Communication between agents significantly improves discovery rates. The best strategy is N1_E2: sharing with 1 peer every 2 experiments.

Communication Impact

Key finding: With 8 agents, communication improves scores from 40% to 60% on medium difficulty.

Variance Across Seeds

Communication introduces beneficial variance - some runs discover more rules than deterministic no-communication runs.

Seed Variance

Key finding: No-communication is deterministic (always 33%), while communication produces variance (33-66%) with higher mean (46%).

Hard Difficulty Improvements

We identified and fixed several issues that were limiting Hard difficulty performance.

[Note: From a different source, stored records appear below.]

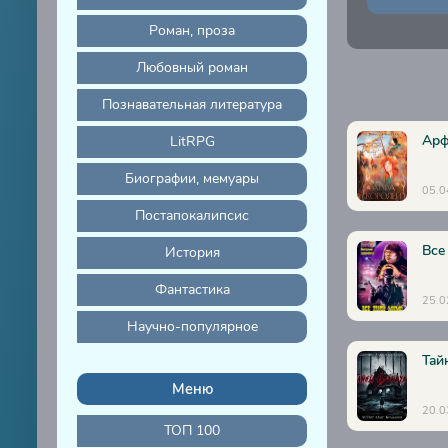
Роман, проза
Любовный роман
Познавательная литература
Арф
LitRPG
Биографии, мемуары
05.0
Постапокалипсис
Все
История
Фантастика
25.0
Научно-популярное
Тай
Меню
20.0
ТОП 100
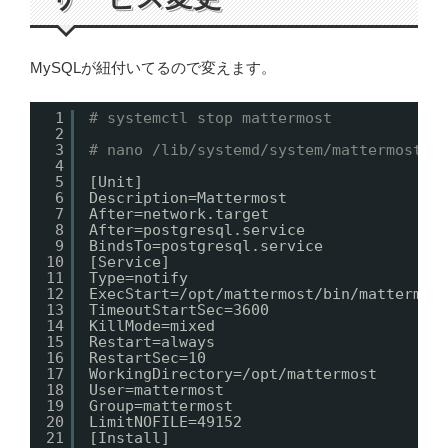
MySQLが紐付いてるので変えます。
1
# systemctl stop mattermost
2
3
# nano /lib/systemd/system/mattermost.s
4
5
[Unit]
6
Description=Mattermost
7
After=network.target
8
After=postgresql.service
9
BindsTo=postgresql.service
10
[Service]
11
Type=notify
12
ExecStart=
/opt/mattermost/bin/mattermos
13
TimeoutStartSec=3600
14
KillMode=mixed
15
Restart=always
16
RestartSec=10
17
WorkingDirectory=
/opt/mattermost
18
User=mattermost
19
Group=mattermost
20
LimitNOFILE=49152
21
[Install]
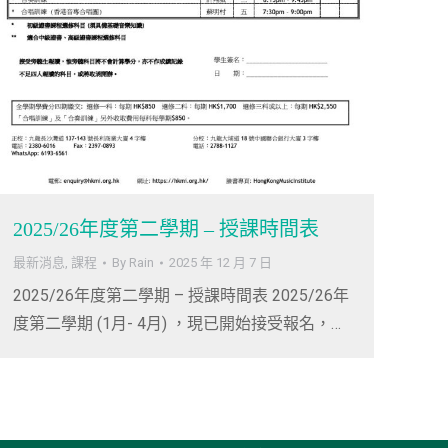
2025/26年度第二學期 – 授課時間表
最新消息
,
課程
By
Rain
2025 年 12 月 7 日
2025/26年度第二學期 – 授課時間表 2025/26年
度第二學期 (1月- 4月) ，現已開始接受報名，…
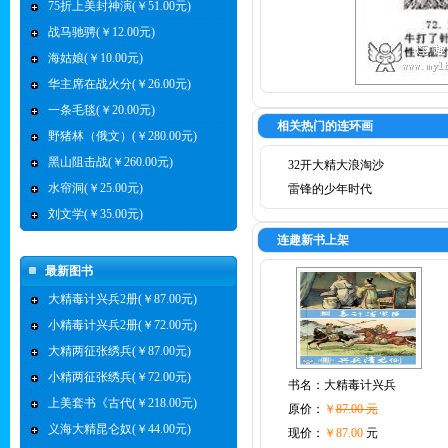
75折上美封神演(￥51.00元)
战马驰骋(￥12.00元)
海姑娘(￥10.00元)
华主席在战火分(￥26.00元)
一条毛毯(￥20.00元)
相关热门的连环画
野猪林（俄文）(￥280.00元)
黑山阻击战(￥260.00元)
32开大精大浪淘沙
水帘洞(￥25.00元)
雷锋的少年时代
刘文学(￥35.00元)
连趣新书上架
最新图书
大精毒计兴兵2册(￥87.00元)
小精毒计兴兵2册(￥72.00元)
大精两征张绣兵(￥87.00元)
小精两征张绣兵(￥72.00元)
书名：
大精毒计兴兵
上美套书《古代(￥218.00元)
原价：
￥
87.00 元
义海大精昆仑奴(￥44.00元)
现价：
￥87.00
元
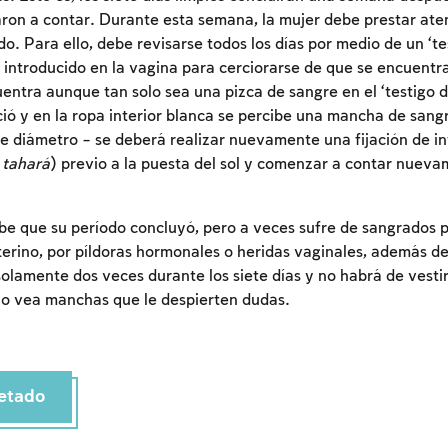
on a contar. Durante esta semana, la mujer debe prestar ate
. Para ello, debe revisarse todos los días por medio de un ‘tes
r introducido en la vagina para cerciorarse de que se encuentra
entra aunque tan solo sea una pizca de sangre en el ‘testigo de 
ció y en la ropa interior blanca se percibe una mancha de sang
e diámetro – se deberá realizar nuevamente una fijación de in
 tahará
) previo a la puesta del sol y comenzar a contar nueva
e que su período concluyó, pero a veces sufre de sangrados p
uterino, por píldoras hormonales o heridas vaginales, además d
olamente dos veces durante los siete días y no habrá de vestir
Inscripcion requerida
no vea manchas que le despierten dudas.
Para marcar lo estudiado debe conectarse a su
cuenta o inscribirse.
Inscripcion
etado
Conectarse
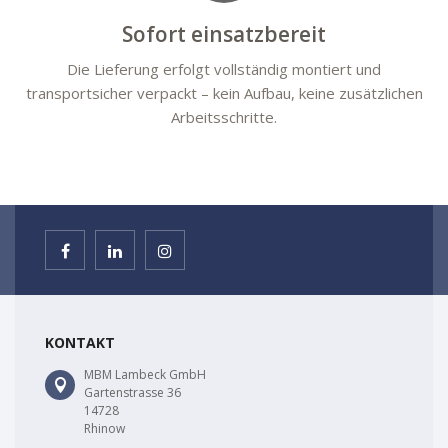
Sofort einsatzbereit
Die Lieferung erfolgt vollständig montiert und
transportsicher verpackt – kein Aufbau, keine zusätzlichen
Arbeitsschritte.
KONTAKT
MBM Lambeck GmbH
Gartenstrasse 36
14728
Rhinow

Before vs After Improvements

Before vs After

Issues Fixed

Missing “scale” action - The “place on a scale” experiment was missing from agent prompts, making “Pyramids tip over on a scale” impossible to discover
Forced experiment diversity - Agents now cycle through all 8 experiment types instead of relying on LLM preferences (which biased toward “exciting” experiments like fire/electricity)
Lower evidence threshold - Reduced from 2 to 1 observations required, allowing rare property+experiment combinations to be captured
Targeted follow-up - 30% chance to re-explore properties that showed interesting outcomes

Scaling with Experiments

Hard Scaling

Best result: 87% (7/8 rules) with 640 experiments (8 agents × 80 each)

Summary Dashboard

Hard Difficulty Results

Experiments	Before	After	Improvement
160	31%	56%	+25%
320	37%	62%	+25%
480	50%	75%	+25%
640	-	87%	Best

Remaining Challenge

The color-based rule “Red objects are fireproof” remains the hardest to discover:

Competes with “Wood objects burn in fire”
Red wood objects show immunity, not burning
Requires sufficient red+fire experiments to establish pattern

Files

File	Description
`hidden_rule_discovery.py`	Main simulation with agents, world, and evaluation
`llm_providers.py`	LLM provider abstraction (Mock, Anthropic, OpenAI-compatible)
`compare_models.py`	Script to compare different LLMs and agent counts
`compare_comm_strategies.py`	Compare communication strategies (no_comm vs N1_E2, etc.)
`vary_agents.py`	Test scaling with different agent counts
`multi_seed_test.py`	Variance analysis across random seeds
`plot_results.py`	Generate visualization graphs
`results.json`	Cached benchmark results
`figures/`	Generated graphs and visualizations
`requirements.txt`	Python dependencies

How Agents Discover Rules

Exploration: LLM proposes diverse experiments (prompted to try under-tested combinations)
Observation: World simulator returns deterministic outcomes based on hidden rules
Pattern Detection: Statistical mining identifies correlations (e.g., “every time I drop glass, it shatters”)
Hypothesis Formation: High-confidence patterns become hypotheses
Knowledge Sharing: Agents share structured observations, pooling evidence
Collective Discovery: Combined observations lead to faster, more complete discovery

Extending

Adding New Rules

Modify create_world() in hidden_rule_discovery.py:

rules = [
    Rule(
        condition="material == metal",      # Property condition
        experiment_type="electricity",      # Which experiment triggers it
        outcome="conducts electricity",     # Result text
        natural_language="Metal objects conduct electricity"  # Human description
    ),
    # Add more rules...
]

Adding New LLM Providers

Create a class inheriting from LLMProvider in llm_providers.py
Implement complete(system: str, user: str, max_tokens: int) -> str
Add to create_llm_provider() factory

LLM Usage

The system uses an LLM for two tasks:

Experiment Proposal - The LLM suggests which experiment to run next, encouraged to explore diverse combinations
Final Evaluation - The LLM compares discovered hypotheses against true rules for scoring

Hypothesis generation uses statistical mining instead of LLM - this produces more reliable, cleaner rules than asking the LLM to reason about patterns.

Dependencies

academy-py - Multi-agent framework for asynchronous agents
anthropic - For Claude models
openai - For OpenAI or OpenAI-compatible endpoints (Argonne, vLLM, etc.)